#### [TRY IT]
Could you repeat every record below exactly, leaving out the pictures?
---- SUPPLIED MATERIAL
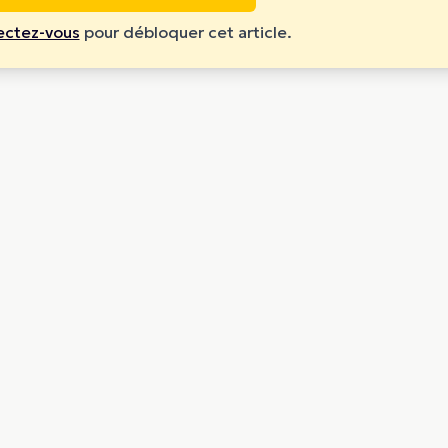
ctez-vous
pour débloquer cet article.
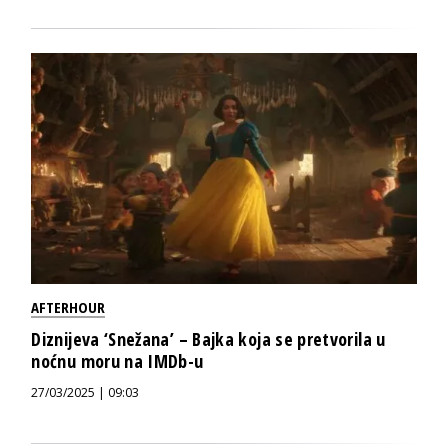
AFTERHOUR
Diznijeva ‘Snežana’ – Bajka koja se pretvorila u
noćnu moru na IMDb-u
27/03/2025 | 09:03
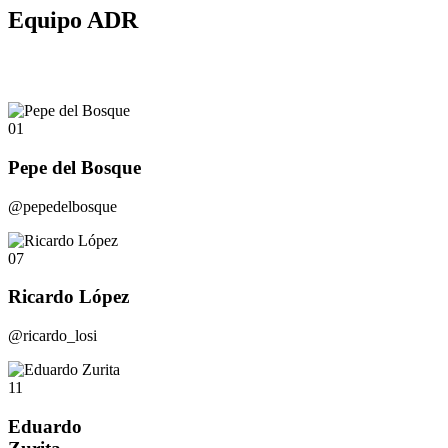
Equipo ADR
01
Pepe del Bosque
@pepedelbosque
07
Ricardo López
@ricardo_losi
11
Eduardo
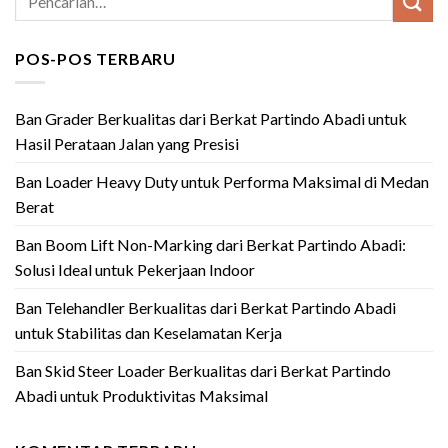
POS-POS TERBARU
Ban Grader Berkualitas dari Berkat Partindo Abadi untuk
Hasil Perataan Jalan yang Presisi
Ban Loader Heavy Duty untuk Performa Maksimal di Medan
Berat
Ban Boom Lift Non-Marking dari Berkat Partindo Abadi:
Solusi Ideal untuk Pekerjaan Indoor
Ban Telehandler Berkualitas dari Berkat Partindo Abadi
untuk Stabilitas dan Keselamatan Kerja
Ban Skid Steer Loader Berkualitas dari Berkat Partindo
Abadi untuk Produktivitas Maksimal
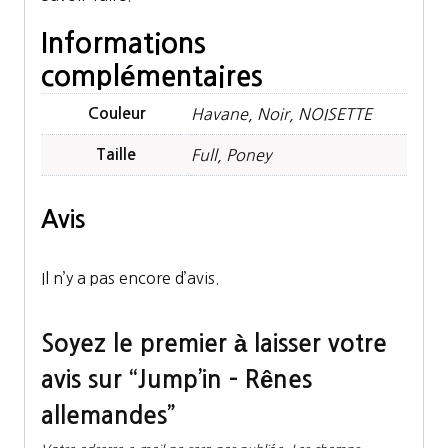
Informations
complémentaires
Couleur
Havane, Noir, NOISETTE
Taille
Full, Poney
Avis
Il n’y a pas encore d’avis.
Soyez le premier à laisser votre
avis sur “Jump’in – Rênes
allemandes”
--------
#### [RESULT FOR THIS EXERCISE]
ctez-vous
pour débloquer cet article.
AFTERHOUR
Diznijeva ‘Snežana’ – Bajka koja se pretvorila u
noćnu moru na IMDb-u
27/03/2025 | 09:03
Equipo ADR
01
Pepe del Bosque
@pepedelbosque
07
Ricardo López
@ricardo_losi
11
Eduardo
POS-POS TERBARU
Ban Grader Berkualitas dari Berkat Partindo Abadi untuk
Hasil Perataan Jalan yang Presisi
Ban Loader Heavy Duty untuk Performa Maksimal di Medan
Berat
Ban Boom Lift Non-Marking dari Berkat Partindo Abadi:
Solusi Ideal untuk Pekerjaan Indoor
Ban Telehandler Berkualitas dari Berkat Partindo Abadi
untuk Stabilitas dan Keselamatan Kerja
Ban Skid Steer Loader Berkualitas dari Berkat Partindo
Abadi untuk Produktivitas Maksimal
Informations
complémentaires
Couleur
Havane, Noir, NOISETTE
Taille
Full, Poney
Avis
Il n’y a pas encore d’avis.
Soyez le premier à laisser votre
avis sur “Jump’in – Rênes
allemandes”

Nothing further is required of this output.